Inspired by a variety of experimental and folk music, such as the Talking Heads and Hella, Davison said the music represents a collective expression of what each member brings to the group.
Newcity: Street Smart Chicago critic Tom Lynch described the group as a complicated collection of “spastic rhythms with pin-prick guitar lines and slaughterhouse drums” with lyrics that sound jammed together.
“Overwhelming to say the least, this isn’t a band that will put you to sleep but is certainly one to experience live, just to see how the foursome pulls off such musical complexity,” Lynch said.
Davison said the band enjoyed experimenting with technical music on its earlier EPs but has since become better at incorporating more balance into its songs.

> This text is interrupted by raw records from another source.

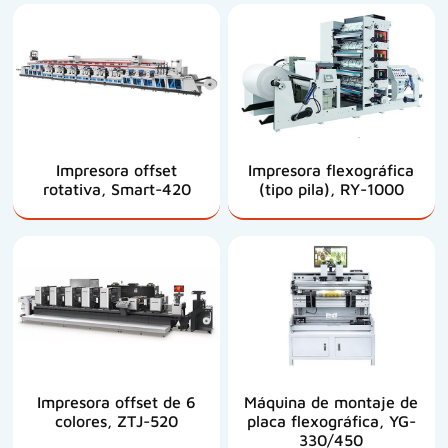
Impresora offset
Impresora flexográfica
rotativa, Smart-420
(tipo pila), RY-1000
Impresora offset de 6
Máquina de montaje de
colores, ZTJ-520
placa flexográfica, YG-
330/450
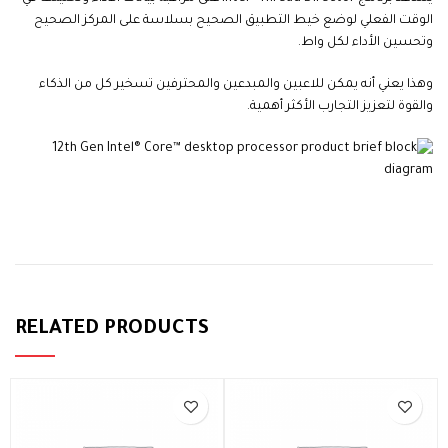
الوقت الفعلي لوضع خيط التطبيق الصحيح بسلاسة على المركز الصحيح
وتحسين الأداء لكل واط.
وهذا يعني أنه يمكن للاعبين والمبدعين والمحترفين تسخير كل من الذكاء
والقوة لتعزيز التجارب الأكثر أهمية.
alarbashcomputer.com:Intel Core i9-12900K
RELATED PRODUCTS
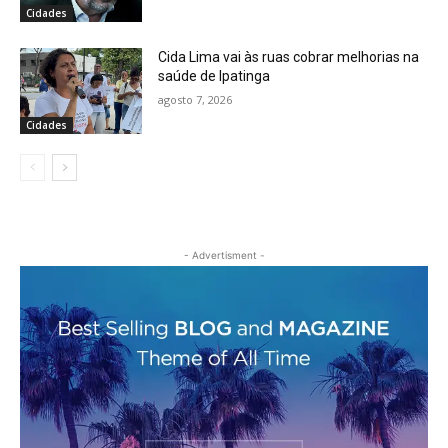
Cidades
Cida Lima vai às ruas cobrar melhorias na
saúde de Ipatinga
agosto 7, 2026
Cidades
- Advertisment -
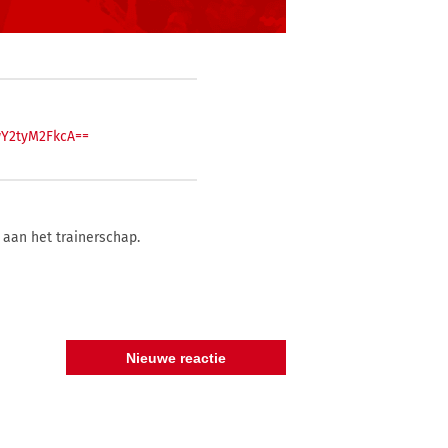
wY2tyM2FkcA==
 aan het trainerschap.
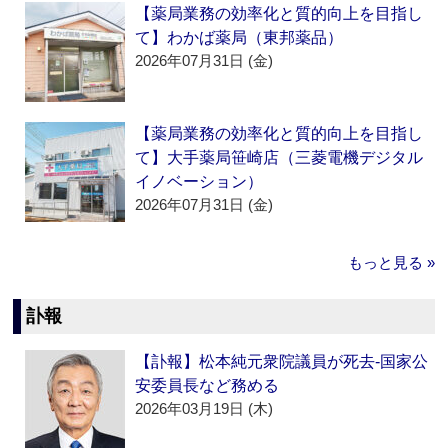
【薬局業務の効率化と質的向上を目指し
て】わかば薬局（東邦薬品）
2026年07月31日 (金)
【薬局業務の効率化と質的向上を目指し
て】大手薬局笹崎店（三菱電機デジタル
イノベーション）
2026年07月31日 (金)
もっと見る »
訃報
【訃報】松本純元衆院議員が死去‐国家公
安委員長など務める
2026年03月19日 (木)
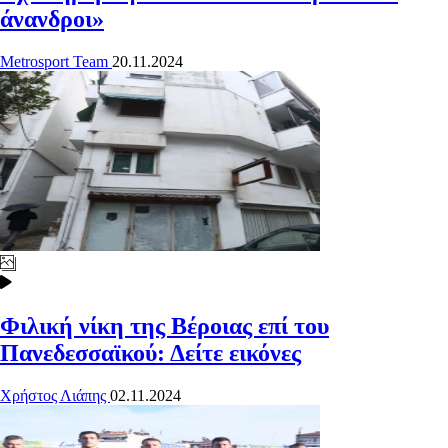
άνανδροι»
Metrosport Team
20.11.2024
Φιλική νίκη της Βέροιας επί του
Πανεδεσσαϊκού: Δείτε εικόνες
Χρήστος Λιάπης
02.11.2024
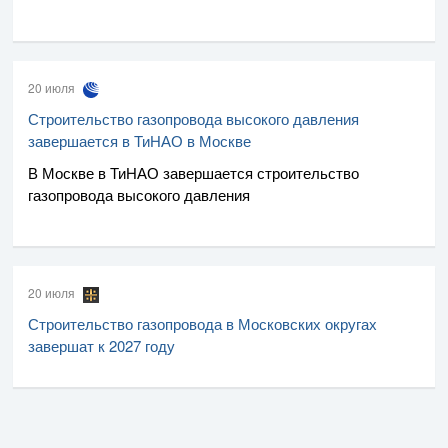
20 июля
Строительство газопровода высокого давления
завершается в ТиНАО в Москве
В Москве в ТиНАО завершается строительство
газопровода высокого давления
20 июля
Строительство газопровода в Московских округах
завершат к 2027 году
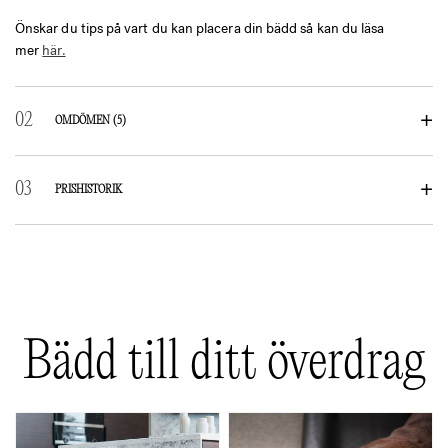
Önskar du tips på vart du kan placera din bädd så kan du läsa
mer
här.
OMDÖMEN
(5)
5 RECENSIONER AV
BIA RIB ÖVERDRAG
PRISHISTORIK
Betygsatt
5
av 5
Linda Tillman
–
januari 7, 2024
Rekommenderas! Tål krafsande och lätt att torka av efter
”olyckor”.
Bädd till ditt överdrag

In 2009, the band was named the best band in Illinois as part of The Boston Phoenix article “50 Bands, 50 States.”
In June, the band released its first full-length studio album, “Perch Patchwork,” with producer Jason Cupp, who has also worked with rock band Finch.
Davison said although the album is still fresh, the band will continue to tour and gain perspective about life to further influence song writing.
He said fans can expect to see a fun show with a healthy mix of spontaneity.
“I love Columbus. One of my best friends went to OSU, and the whole city just has a good vibe,” Davison said. “From the North Market to (Dirty Frank’s) Hot Dog Palace.”